RECORDS FOR THE EXERCISE:
----------

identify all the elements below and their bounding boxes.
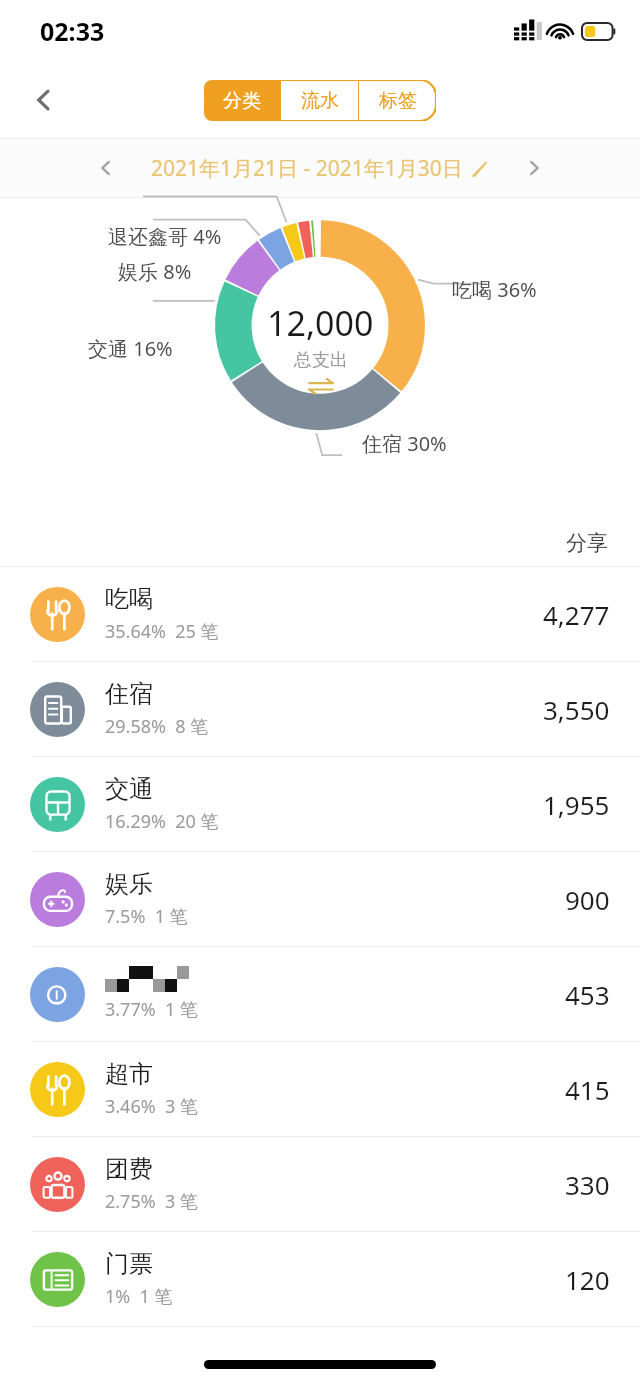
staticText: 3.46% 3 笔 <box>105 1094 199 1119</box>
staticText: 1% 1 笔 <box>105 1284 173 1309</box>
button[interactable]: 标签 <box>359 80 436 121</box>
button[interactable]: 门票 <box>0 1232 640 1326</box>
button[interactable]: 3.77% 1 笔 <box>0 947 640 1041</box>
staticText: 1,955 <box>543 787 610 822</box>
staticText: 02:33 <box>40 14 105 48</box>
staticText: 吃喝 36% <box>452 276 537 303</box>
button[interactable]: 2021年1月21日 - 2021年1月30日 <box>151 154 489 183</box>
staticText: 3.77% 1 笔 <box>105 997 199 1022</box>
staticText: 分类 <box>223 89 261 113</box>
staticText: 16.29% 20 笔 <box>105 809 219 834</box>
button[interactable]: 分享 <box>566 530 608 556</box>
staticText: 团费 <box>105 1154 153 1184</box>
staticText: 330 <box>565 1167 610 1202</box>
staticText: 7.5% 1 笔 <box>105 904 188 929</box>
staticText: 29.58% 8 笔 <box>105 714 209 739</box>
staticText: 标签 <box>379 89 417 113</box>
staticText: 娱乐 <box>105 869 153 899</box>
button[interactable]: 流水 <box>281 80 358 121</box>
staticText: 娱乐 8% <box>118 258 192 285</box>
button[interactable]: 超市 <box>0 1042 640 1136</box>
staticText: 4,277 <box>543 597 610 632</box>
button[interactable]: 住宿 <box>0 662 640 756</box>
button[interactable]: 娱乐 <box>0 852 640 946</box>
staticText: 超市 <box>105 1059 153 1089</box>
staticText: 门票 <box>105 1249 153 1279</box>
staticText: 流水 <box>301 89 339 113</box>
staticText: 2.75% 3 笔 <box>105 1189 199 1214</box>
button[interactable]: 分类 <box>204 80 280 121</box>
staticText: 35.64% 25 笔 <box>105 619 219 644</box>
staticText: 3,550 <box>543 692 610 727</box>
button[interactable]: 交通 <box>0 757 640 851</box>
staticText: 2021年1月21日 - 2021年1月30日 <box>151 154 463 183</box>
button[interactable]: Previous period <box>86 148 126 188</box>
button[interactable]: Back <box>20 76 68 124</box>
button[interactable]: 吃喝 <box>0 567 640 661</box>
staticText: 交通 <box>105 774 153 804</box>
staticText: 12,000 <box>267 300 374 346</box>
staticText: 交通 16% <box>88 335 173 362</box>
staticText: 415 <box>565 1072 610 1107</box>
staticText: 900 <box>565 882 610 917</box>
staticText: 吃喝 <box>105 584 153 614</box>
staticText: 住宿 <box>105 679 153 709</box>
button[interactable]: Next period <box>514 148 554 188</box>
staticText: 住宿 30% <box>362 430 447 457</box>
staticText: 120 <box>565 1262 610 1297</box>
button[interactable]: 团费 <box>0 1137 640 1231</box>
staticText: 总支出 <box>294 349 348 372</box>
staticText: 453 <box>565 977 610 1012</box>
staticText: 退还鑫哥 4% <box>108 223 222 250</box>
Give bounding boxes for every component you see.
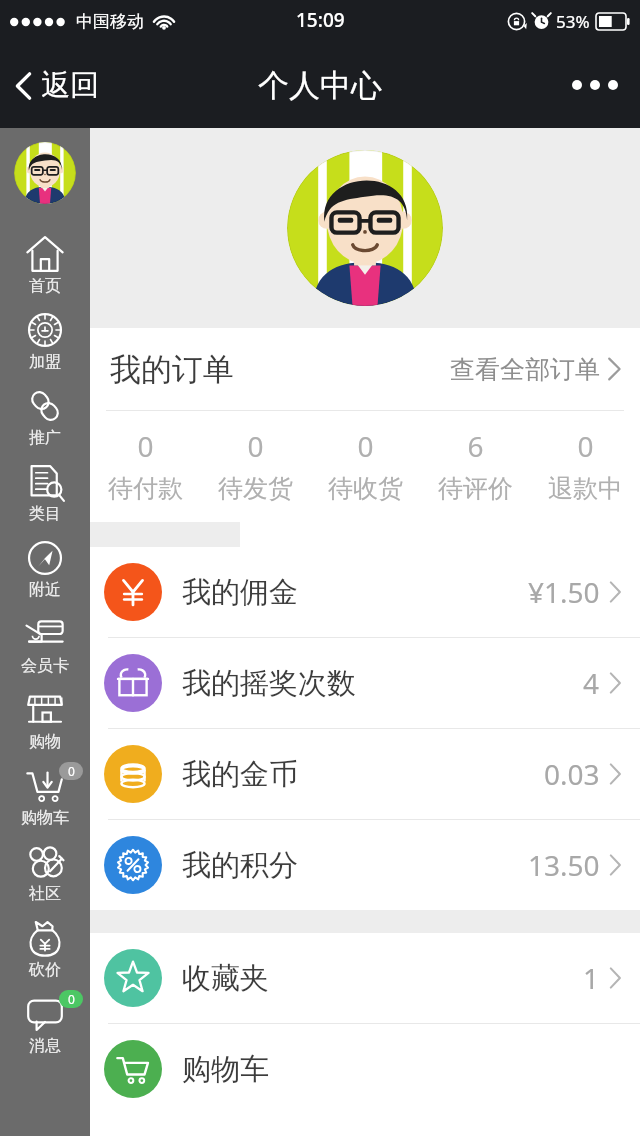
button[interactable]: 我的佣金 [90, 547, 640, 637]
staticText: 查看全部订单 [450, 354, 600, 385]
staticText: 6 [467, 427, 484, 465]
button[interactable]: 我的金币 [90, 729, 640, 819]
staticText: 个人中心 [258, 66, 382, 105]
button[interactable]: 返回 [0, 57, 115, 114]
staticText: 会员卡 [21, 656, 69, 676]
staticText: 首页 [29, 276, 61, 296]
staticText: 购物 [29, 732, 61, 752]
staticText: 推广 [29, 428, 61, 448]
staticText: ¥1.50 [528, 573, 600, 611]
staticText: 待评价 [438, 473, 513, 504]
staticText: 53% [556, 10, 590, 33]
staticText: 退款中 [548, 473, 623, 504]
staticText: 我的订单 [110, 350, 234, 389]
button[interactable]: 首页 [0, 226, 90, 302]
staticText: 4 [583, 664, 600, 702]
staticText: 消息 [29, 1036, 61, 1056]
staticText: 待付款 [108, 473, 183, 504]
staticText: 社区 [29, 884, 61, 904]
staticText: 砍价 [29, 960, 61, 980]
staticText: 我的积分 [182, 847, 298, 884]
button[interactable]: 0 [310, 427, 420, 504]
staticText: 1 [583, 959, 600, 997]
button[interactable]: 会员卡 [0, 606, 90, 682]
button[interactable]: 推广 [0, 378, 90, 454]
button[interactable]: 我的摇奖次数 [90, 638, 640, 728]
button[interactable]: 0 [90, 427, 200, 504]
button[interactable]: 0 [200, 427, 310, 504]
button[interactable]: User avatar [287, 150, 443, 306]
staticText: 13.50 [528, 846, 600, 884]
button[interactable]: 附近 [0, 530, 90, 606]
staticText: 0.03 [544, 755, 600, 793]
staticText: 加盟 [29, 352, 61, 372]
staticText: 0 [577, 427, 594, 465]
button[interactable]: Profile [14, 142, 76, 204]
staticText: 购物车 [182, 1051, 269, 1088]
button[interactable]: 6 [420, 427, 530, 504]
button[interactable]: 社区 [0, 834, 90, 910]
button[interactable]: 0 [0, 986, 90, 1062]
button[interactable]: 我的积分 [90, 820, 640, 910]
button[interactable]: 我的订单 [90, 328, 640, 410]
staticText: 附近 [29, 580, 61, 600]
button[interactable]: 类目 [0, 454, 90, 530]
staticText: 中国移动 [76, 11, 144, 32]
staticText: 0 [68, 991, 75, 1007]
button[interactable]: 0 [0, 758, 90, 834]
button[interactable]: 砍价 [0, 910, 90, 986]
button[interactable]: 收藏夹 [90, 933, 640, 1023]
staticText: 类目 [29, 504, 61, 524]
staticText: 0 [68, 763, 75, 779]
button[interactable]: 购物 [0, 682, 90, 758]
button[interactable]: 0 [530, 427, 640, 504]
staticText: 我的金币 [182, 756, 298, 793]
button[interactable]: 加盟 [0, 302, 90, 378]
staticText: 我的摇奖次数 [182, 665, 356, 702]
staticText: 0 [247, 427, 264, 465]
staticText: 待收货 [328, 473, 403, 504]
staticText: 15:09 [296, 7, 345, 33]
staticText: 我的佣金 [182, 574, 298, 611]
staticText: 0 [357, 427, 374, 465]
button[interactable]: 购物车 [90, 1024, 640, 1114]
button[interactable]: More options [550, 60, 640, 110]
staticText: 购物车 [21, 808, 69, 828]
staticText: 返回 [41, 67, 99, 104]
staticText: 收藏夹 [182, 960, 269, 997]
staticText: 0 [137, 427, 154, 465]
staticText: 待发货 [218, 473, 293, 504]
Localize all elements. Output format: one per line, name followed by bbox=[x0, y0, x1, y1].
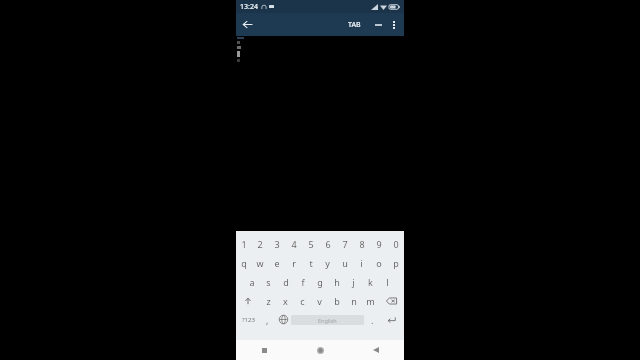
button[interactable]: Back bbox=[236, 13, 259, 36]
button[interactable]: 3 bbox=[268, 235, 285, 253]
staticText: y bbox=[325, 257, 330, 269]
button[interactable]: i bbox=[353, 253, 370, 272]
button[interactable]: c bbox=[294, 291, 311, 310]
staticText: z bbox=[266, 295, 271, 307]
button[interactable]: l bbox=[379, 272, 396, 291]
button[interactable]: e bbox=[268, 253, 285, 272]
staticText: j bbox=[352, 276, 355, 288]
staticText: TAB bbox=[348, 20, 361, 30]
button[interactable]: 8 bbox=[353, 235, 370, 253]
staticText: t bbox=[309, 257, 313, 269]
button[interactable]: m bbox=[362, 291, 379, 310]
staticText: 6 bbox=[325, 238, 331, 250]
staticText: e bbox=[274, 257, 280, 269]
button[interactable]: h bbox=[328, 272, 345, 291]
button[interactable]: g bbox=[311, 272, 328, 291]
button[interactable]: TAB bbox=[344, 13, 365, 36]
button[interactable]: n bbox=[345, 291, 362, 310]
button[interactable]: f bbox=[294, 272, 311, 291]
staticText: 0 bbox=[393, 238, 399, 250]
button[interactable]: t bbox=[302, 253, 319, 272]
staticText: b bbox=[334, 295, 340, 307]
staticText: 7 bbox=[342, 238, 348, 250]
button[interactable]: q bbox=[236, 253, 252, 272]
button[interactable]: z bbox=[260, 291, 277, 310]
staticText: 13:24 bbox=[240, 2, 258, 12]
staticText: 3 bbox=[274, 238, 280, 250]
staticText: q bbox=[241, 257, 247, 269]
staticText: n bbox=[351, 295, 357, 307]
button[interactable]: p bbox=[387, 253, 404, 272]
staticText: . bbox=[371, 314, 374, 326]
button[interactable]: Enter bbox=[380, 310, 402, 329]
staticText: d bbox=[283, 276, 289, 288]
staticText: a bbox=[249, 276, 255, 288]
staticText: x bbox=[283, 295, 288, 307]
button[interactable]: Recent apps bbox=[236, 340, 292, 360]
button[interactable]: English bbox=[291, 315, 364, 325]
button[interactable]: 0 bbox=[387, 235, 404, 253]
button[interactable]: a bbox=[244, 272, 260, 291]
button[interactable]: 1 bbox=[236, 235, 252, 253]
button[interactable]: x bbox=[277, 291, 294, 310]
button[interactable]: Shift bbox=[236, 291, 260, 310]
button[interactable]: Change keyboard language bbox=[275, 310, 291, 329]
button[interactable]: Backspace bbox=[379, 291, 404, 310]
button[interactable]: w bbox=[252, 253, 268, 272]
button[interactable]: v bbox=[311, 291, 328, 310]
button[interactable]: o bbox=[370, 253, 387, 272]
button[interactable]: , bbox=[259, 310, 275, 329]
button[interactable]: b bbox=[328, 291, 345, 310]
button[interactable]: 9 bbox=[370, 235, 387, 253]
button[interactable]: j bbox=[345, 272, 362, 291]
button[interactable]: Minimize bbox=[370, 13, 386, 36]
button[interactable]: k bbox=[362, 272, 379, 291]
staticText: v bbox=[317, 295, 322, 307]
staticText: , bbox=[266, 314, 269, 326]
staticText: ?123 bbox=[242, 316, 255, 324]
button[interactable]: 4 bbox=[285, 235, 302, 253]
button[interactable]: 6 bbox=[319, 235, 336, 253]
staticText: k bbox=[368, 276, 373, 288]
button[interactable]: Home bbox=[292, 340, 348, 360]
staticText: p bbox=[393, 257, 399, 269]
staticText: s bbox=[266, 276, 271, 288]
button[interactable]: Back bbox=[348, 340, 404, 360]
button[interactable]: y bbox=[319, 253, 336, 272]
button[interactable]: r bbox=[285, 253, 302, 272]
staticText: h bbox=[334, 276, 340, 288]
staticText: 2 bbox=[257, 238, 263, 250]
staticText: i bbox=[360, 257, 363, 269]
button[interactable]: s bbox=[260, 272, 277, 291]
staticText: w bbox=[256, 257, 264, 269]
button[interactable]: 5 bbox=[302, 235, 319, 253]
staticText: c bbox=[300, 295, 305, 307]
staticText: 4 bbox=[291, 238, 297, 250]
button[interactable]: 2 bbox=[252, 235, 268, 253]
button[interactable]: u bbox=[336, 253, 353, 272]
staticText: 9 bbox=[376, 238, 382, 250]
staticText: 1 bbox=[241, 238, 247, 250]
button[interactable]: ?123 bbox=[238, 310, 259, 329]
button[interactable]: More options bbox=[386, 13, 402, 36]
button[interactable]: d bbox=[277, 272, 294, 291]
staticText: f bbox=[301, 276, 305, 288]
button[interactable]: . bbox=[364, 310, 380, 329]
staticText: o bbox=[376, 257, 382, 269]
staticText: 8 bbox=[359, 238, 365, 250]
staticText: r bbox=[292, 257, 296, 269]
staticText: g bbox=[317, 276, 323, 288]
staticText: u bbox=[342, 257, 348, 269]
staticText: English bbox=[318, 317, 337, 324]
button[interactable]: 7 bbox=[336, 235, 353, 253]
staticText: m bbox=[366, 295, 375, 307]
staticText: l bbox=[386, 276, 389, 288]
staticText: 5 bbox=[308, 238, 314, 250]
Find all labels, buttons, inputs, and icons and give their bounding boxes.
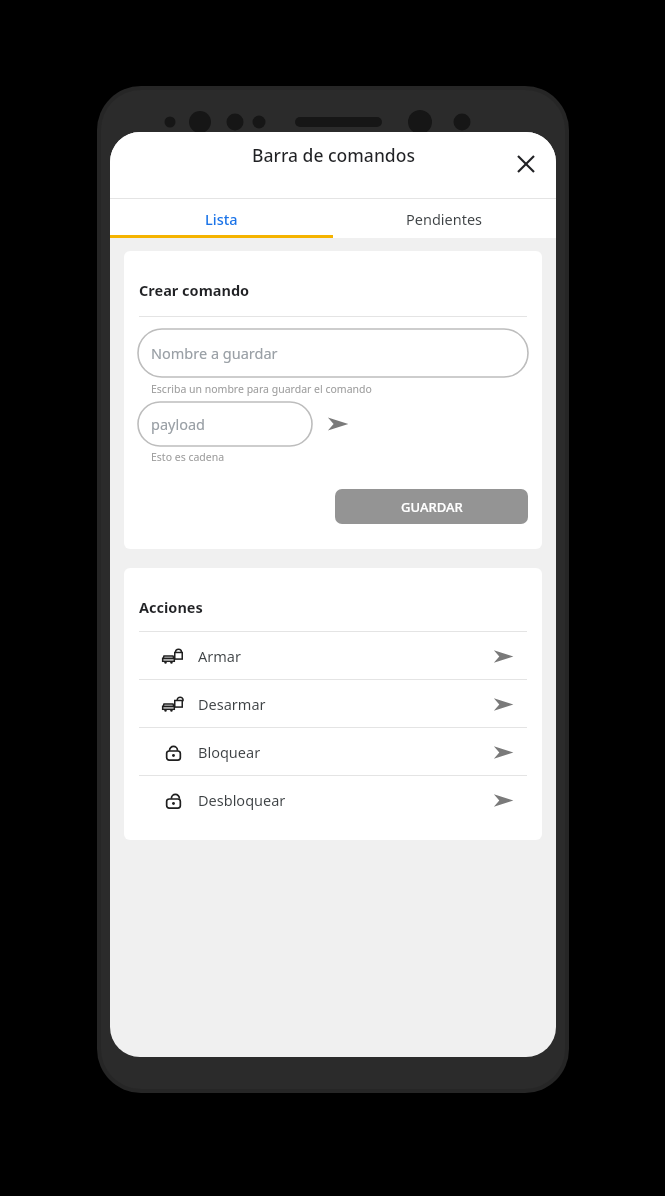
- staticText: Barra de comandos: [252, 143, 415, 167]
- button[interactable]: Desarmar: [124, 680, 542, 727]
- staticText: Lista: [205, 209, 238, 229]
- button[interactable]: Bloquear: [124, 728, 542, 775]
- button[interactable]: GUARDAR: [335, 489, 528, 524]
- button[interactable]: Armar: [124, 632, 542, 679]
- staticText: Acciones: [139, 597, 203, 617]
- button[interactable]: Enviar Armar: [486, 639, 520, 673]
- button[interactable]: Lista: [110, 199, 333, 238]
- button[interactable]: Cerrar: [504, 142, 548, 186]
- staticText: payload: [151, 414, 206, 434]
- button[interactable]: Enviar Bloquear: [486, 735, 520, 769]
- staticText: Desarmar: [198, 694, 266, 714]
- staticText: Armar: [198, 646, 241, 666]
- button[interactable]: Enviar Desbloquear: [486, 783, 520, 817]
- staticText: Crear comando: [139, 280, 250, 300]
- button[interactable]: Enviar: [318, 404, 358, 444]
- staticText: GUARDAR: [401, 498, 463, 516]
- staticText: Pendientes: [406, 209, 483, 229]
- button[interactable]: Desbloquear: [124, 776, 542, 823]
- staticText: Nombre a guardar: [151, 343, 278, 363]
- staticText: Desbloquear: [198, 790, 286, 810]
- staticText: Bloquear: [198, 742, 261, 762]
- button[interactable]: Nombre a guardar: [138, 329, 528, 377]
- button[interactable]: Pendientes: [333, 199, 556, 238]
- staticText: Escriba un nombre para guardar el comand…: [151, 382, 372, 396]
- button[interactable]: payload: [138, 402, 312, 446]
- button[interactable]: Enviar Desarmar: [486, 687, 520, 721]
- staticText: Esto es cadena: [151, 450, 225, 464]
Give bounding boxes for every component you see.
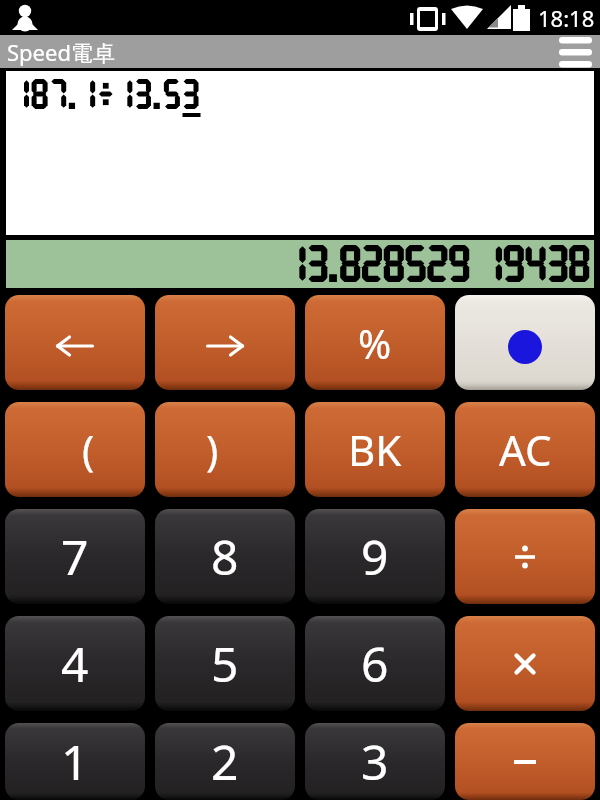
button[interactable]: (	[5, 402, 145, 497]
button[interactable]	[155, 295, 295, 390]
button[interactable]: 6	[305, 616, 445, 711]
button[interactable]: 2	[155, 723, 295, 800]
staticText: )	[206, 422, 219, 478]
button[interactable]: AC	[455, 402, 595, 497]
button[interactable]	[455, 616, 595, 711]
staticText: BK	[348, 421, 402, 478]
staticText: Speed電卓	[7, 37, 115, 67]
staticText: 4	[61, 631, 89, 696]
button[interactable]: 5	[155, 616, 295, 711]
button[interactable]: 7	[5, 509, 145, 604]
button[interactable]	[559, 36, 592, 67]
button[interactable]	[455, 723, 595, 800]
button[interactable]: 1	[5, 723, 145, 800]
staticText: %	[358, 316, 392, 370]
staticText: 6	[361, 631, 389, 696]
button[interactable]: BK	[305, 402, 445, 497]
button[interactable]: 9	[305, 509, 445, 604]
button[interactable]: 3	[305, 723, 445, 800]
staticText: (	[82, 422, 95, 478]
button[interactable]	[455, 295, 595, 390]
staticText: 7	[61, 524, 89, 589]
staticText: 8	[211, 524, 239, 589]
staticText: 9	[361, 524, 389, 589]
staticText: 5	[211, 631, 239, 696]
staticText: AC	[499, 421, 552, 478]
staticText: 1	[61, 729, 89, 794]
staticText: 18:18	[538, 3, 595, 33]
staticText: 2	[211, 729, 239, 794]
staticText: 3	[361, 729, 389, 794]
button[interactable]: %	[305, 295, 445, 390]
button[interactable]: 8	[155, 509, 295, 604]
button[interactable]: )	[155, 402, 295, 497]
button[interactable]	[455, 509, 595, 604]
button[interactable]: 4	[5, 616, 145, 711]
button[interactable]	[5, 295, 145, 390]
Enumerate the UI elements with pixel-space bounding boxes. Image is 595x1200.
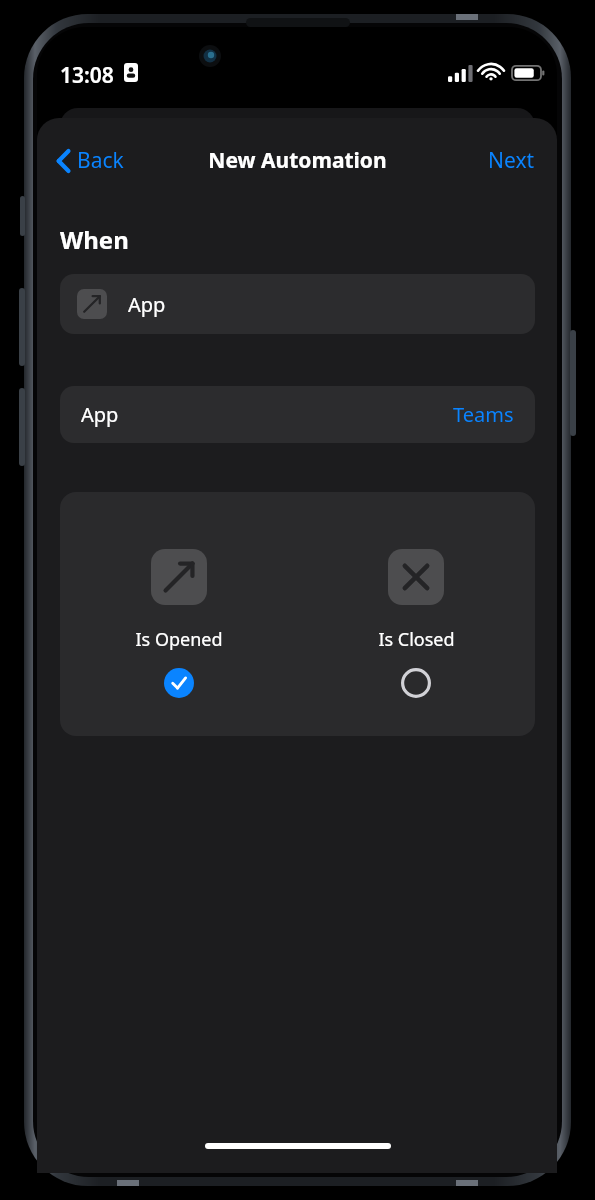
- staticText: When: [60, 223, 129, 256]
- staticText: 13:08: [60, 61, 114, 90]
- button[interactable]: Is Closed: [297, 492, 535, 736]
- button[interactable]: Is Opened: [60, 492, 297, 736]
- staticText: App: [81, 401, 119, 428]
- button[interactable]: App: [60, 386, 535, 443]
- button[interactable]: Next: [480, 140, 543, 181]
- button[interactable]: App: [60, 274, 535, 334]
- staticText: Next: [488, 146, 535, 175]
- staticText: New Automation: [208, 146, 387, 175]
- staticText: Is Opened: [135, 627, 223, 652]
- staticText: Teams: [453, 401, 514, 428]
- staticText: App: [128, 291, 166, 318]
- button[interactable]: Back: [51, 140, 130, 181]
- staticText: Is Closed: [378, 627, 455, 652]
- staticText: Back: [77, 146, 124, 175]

----------

WORK TO COMPLETE: Out of the records, collect only those lines that contain the string "elements".

RESPONSE TO THE EXERCISE:
identify all the elements below and their bounding boxes.
Localize all elements. Output format: one per line, name followed by bbox=[x0, y0, x1, y1].
Enumerate the UI elements with pixel-space bounding boxes. Image is 595x1200.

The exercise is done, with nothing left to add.